- Born: 30 November 1903 County Kerry, Ireland
- Died: 13 December 1996 (aged 93)
- Resting place: Shanagangan Cemetery, County Dublin, Ireland
- Education: St Brendan's College, Killarney; De La Salle College Waterford; University College London;
- Alma mater: University College London; National University of Ireland;
- Occupations: Folklorist, Teacher
- Employers: Irish Folklore Commission; University College Dublin;
- Known for: Archivist with the Irish Folklore Commission
- Spouse: Mairin Sheehy
- Children: One son and one daughter
- Awards: Honorary DLittCelt from the National University of Ireland (1976)

= Seán Ó Súilleabháin =

Irish folklorist

Seán Ó Súilleabháin (30 November 1903 – 13 December 1996) was a teacher and folklorist with the Irish Folklore Commission. He was a native Irish speaker from County Kerry.

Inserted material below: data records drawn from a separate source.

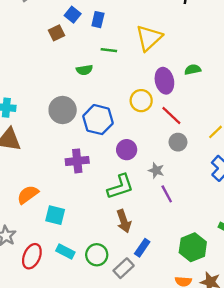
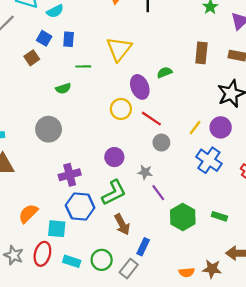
blue hexagon: (98, 120) -> (80, 206), moved
green hexagon: (193, 247) -> (183, 217), moved
red ellipse: (32, 256) -> (42, 254), moved

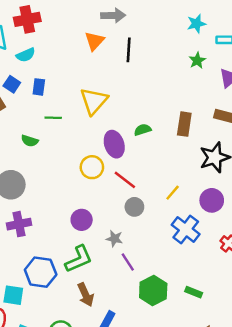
brown rectangle: (201, 53) -> (184, 124), moved
green semicircle: (63, 88) -> (30, 141), turned 32
purple circle: (221, 127) -> (212, 200), moved
purple cross: (70, 175) -> (19, 224), moved

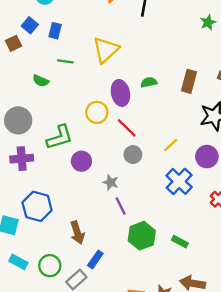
green L-shape: (79, 259) -> (60, 137), moved

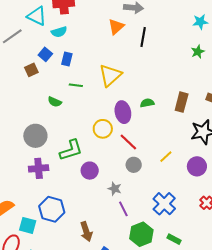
blue cross: (179, 181) -> (164, 204), moved

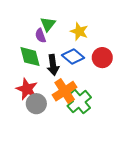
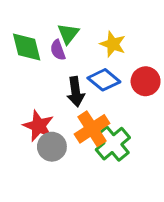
green diamond: (30, 57) -> (27, 47), moved

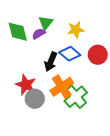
yellow star: (113, 44) -> (76, 30), turned -30
purple semicircle: (58, 50) -> (39, 34), turned 80
black arrow: (76, 92) -> (51, 62), turned 30

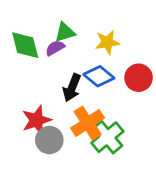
green triangle: (46, 23) -> (65, 32), turned 35
red star: (26, 85) -> (37, 120), turned 30

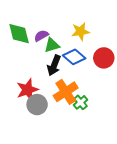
green triangle: (65, 32) -> (52, 45), moved
green cross: (107, 137) -> (80, 102), size x0.6

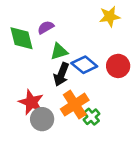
yellow star: (80, 31) -> (110, 16), moved
purple semicircle: (41, 36) -> (46, 27), moved
red star: (28, 90) -> (31, 102), turned -30

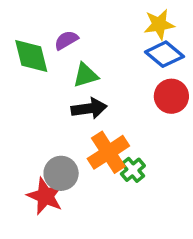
blue diamond: (84, 65) -> (164, 54), moved
black arrow: (61, 74) -> (89, 108), turned -120
red star: (31, 102) -> (45, 196), moved

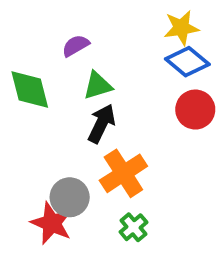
green diamond: (31, 56) -> (30, 90), moved
black arrow: (89, 108) -> (102, 123), turned -56
green cross: (133, 170) -> (133, 227), moved

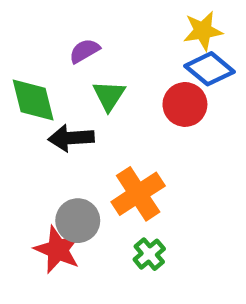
green triangle: (98, 86) -> (109, 96), turned -40
red circle: (195, 110) -> (185, 104), moved
black arrow: (102, 123) -> (71, 138), moved, turned -120

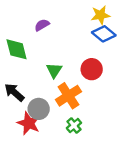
green triangle: (109, 96) -> (54, 70), moved
red circle: (185, 104) -> (92, 69), moved
black arrow: (71, 138) -> (14, 92), moved, turned 45

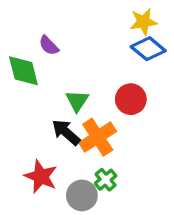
purple semicircle: (42, 25) -> (49, 45), moved, turned -104
black arrow: (14, 92) -> (66, 132), moved
gray circle: (39, 109) -> (82, 195), moved

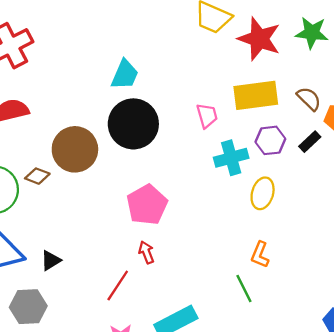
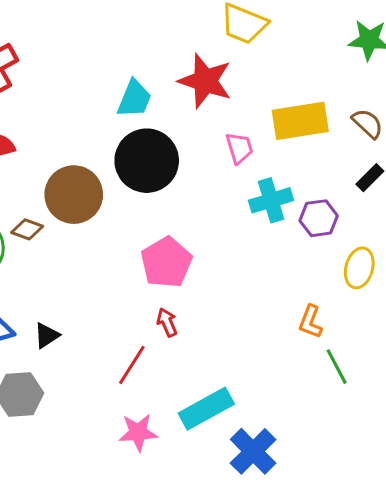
red star: (259, 39) -> (205, 81), moved
purple hexagon: (270, 140) -> (319, 218), moved
yellow ellipse: (263, 193) -> (359, 268), moved
green line: (244, 288) -> (337, 367), moved

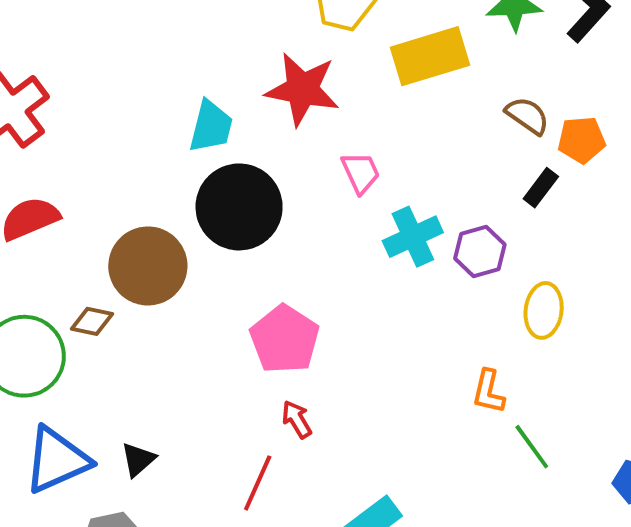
yellow rectangle: (300, 121) -> (430, 56), moved

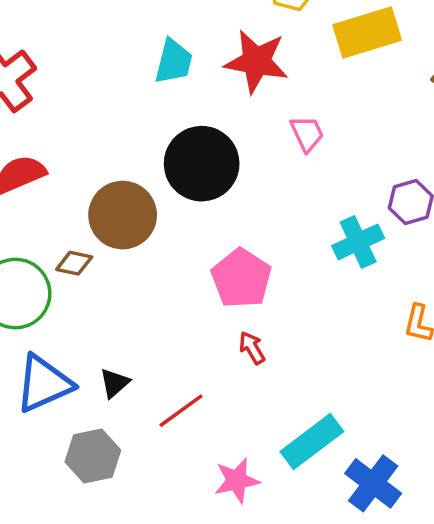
cyan trapezoid: (211, 126) -> (174, 61), moved
cyan cross: (413, 237) -> (358, 242), moved
red line: (258, 483) -> (181, 411), moved, turned 30

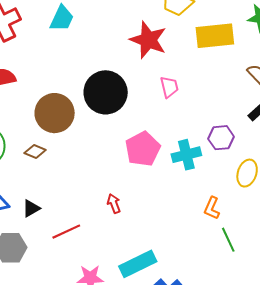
cyan trapezoid: (174, 61) -> (62, 18), moved
brown diamond: (74, 263) -> (35, 152), moved
pink pentagon: (241, 278) -> (143, 149), moved

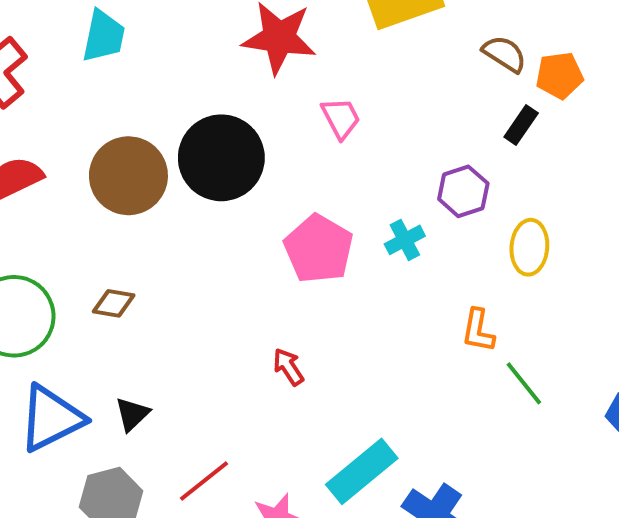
brown circle: (55, 113) -> (128, 176), moved
cyan cross: (186, 155) -> (405, 240), size x0.7
red line: (66, 232) -> (204, 481), moved

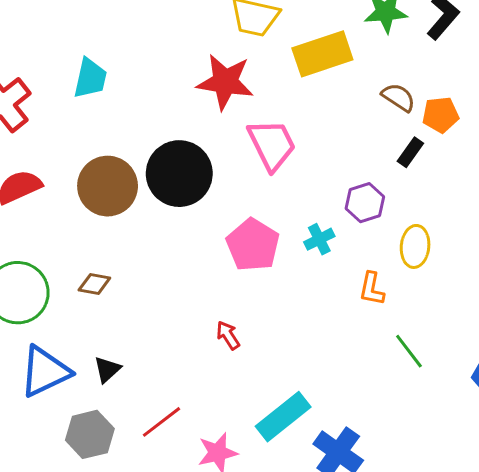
pink trapezoid: (341, 118) -> (272, 145), size x1.6
orange L-shape: (478, 331) -> (372, 289), moved

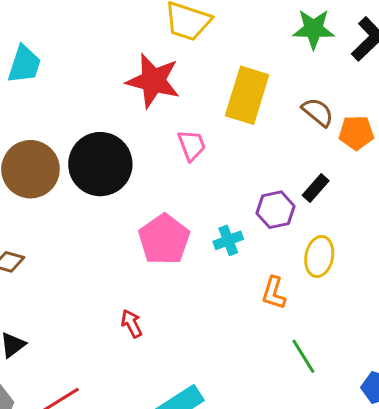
yellow rectangle: (322, 54) -> (247, 95), moved, turned -60
pink trapezoid: (272, 145) -> (192, 145), size x0.6
black rectangle: (410, 152) -> (316, 188), moved

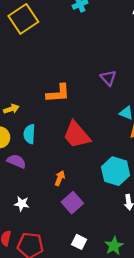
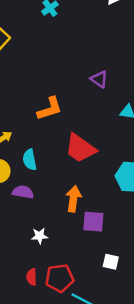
orange arrow: (60, 178) -> (74, 199), size x1.5
purple square: (72, 203) -> (93, 222), turned -30

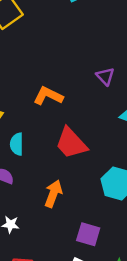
orange L-shape: (50, 109) -> (48, 96), turned -148
purple square: (93, 222) -> (88, 234), moved

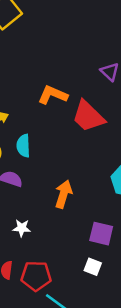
red trapezoid: (71, 143) -> (88, 116), moved

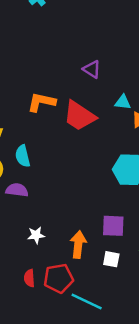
orange arrow: (63, 194) -> (78, 244), moved

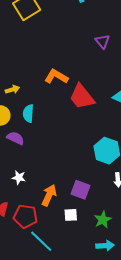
purple triangle: (92, 69) -> (102, 41), moved
white square: (111, 259) -> (71, 215), turned -32

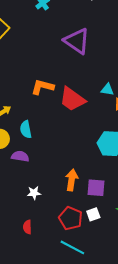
purple triangle: (102, 41) -> (77, 41), size x1.8
orange arrow: (49, 195) -> (72, 180), moved
red pentagon: (25, 216) -> (71, 218), moved, turned 30

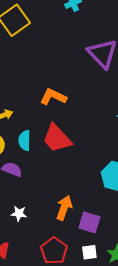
red trapezoid: (72, 99) -> (57, 138), moved
white square: (93, 214) -> (89, 252), moved

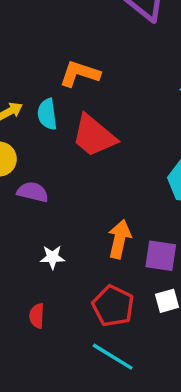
cyan semicircle: (25, 140) -> (47, 114), moved

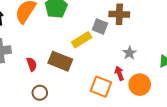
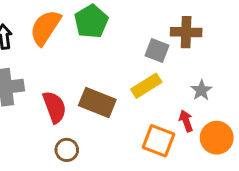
yellow rectangle: (82, 40) -> (146, 86), moved
red semicircle: (32, 64) -> (55, 107), size x1.5

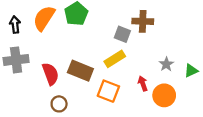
gray star: (201, 90) -> (166, 64), moved
orange square: (159, 141) -> (108, 91), moved

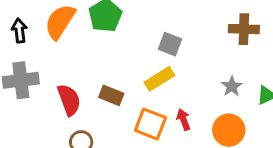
brown cross: (143, 21) -> (244, 29), moved
brown rectangle: (80, 71) -> (111, 95), size x0.7
red arrow: (143, 84) -> (184, 119), moved

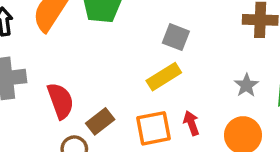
brown rectangle: (111, 95) -> (100, 121), moved, turned -60
orange square: (150, 124) -> (153, 128), turned -32

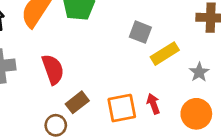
yellow rectangle: (164, 77) -> (165, 54), moved
red semicircle: (61, 101) -> (53, 69), moved

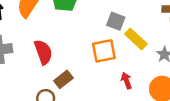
yellow rectangle: (165, 54) -> (136, 39), turned 75
orange square: (122, 108) -> (104, 51), moved

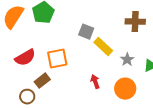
orange square: (104, 51) -> (57, 59), moved
red semicircle: (43, 52) -> (25, 58), turned 80

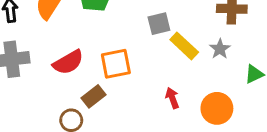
gray square: (86, 32) -> (159, 24), turned -35
gray star: (127, 60) -> (220, 49), moved

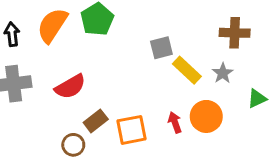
orange square: (116, 64) -> (132, 130), moved
orange circle: (217, 108) -> (206, 116), moved

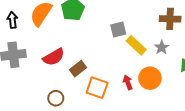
brown rectangle: (96, 121) -> (78, 69), moved
orange square: (132, 130) -> (97, 88), turned 30

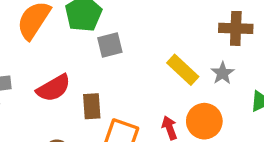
gray square: (118, 29) -> (110, 45), moved
brown rectangle: (78, 69) -> (92, 106), turned -56

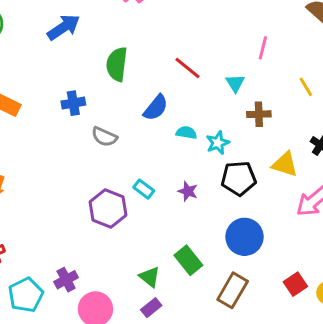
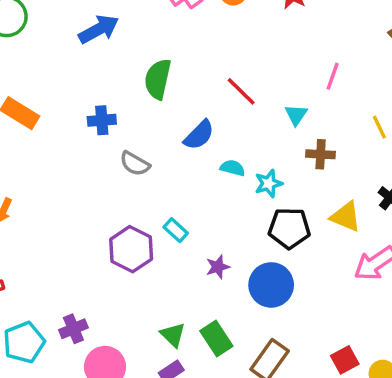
purple star: (188, 191) -> (218, 267), moved, turned 30
blue circle: (244, 237) -> (271, 285), moved
green rectangle: (188, 260) -> (216, 339), moved

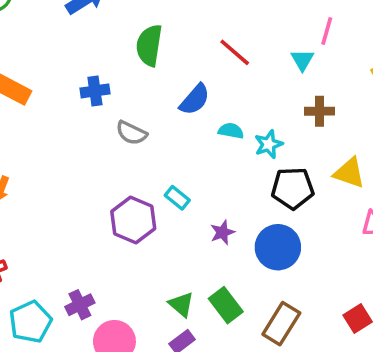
cyan triangle: (296, 115) -> (302, 60), moved

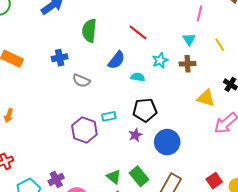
pink line: (327, 31) -> (200, 13), moved
cyan triangle: (302, 60) -> (189, 39), moved
cyan star: (269, 144) -> (160, 60), moved
black pentagon: (293, 188) -> (145, 110), moved
cyan rectangle: (177, 198) -> (109, 116), turned -48

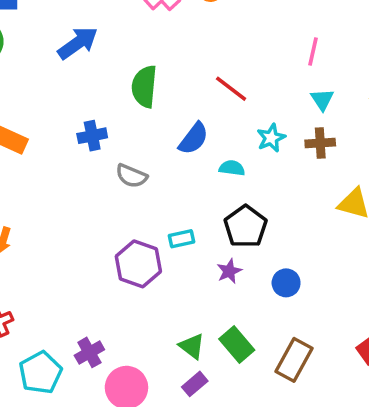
pink line: (200, 13) -> (313, 52), moved
black pentagon: (145, 110) -> (246, 227), turned -30
blue circle: (167, 142) -> (286, 283), size x0.6

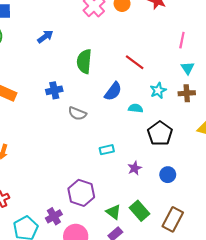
blue arrow: (78, 43) -> (45, 37), size x0.7
black pentagon: (246, 227) -> (160, 133), moved
purple hexagon: (138, 264) -> (81, 193), moved

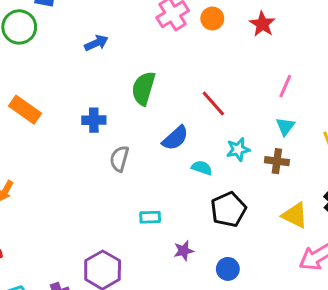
gray semicircle: (77, 113) -> (119, 159), turned 72

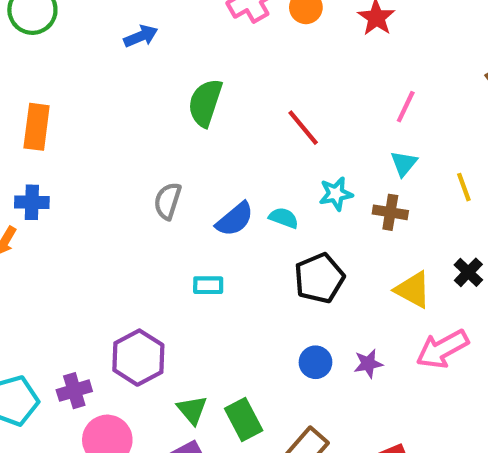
orange rectangle: (25, 110) -> (37, 127), turned 60
blue cross: (94, 120) -> (32, 202), moved
blue semicircle: (175, 138) -> (235, 219), moved
purple star: (184, 251) -> (368, 364), moved

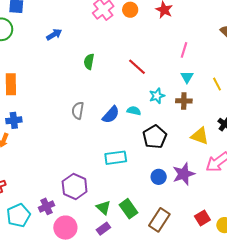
green semicircle: (205, 103) -> (89, 62), size x0.7
cyan rectangle: (208, 285) -> (116, 158), moved, size x1.5
purple star: (368, 364) -> (184, 174), size x1.6

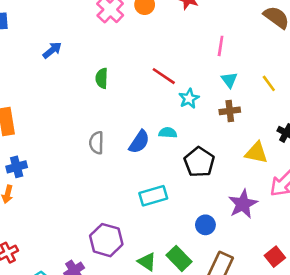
cyan star: (157, 96) -> (189, 98), moved
blue circle: (159, 177) -> (205, 225), moved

Educated at St Brendan's College, Killarney, he trained as a national school teacher from 1921 to 1923 at De La Salle College Waterford. He worked as a teacher in County Kilkenny and Mount Sion, Waterford. In 1934, he earned an external BA in Celtic Studies from University College London, followed by an MA. In 1935, he became the first archivist with the Irish Folklore Commission, which had been established, and received training at Uppsala University in Sweden. Following the commission's closure, he worked as a lecturer at University College Dublin. He was awarded an honorary DLittCelt from the National University of Ireland in 1976.

==Personal life==
He married Mairin Sheehy, and had a son and daughter. He died on 13 December 1996, and is buried in Shanganagh Cemetery, County Dublin.